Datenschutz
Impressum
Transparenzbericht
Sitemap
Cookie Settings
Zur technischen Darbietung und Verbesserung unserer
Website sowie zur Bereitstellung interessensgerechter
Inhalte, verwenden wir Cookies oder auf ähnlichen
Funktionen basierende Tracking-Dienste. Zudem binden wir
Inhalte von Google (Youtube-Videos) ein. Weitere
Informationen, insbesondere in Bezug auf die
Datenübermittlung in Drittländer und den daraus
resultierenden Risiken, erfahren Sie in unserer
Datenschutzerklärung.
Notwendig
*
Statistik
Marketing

---

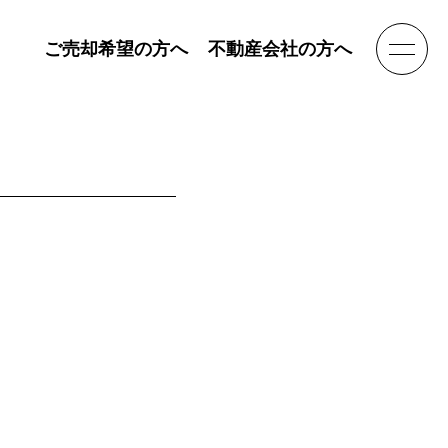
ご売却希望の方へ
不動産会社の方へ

### Task goal
Since only the total is wanted, work out how many lines of the data above contain "unserer" and state it alone.

### Result
2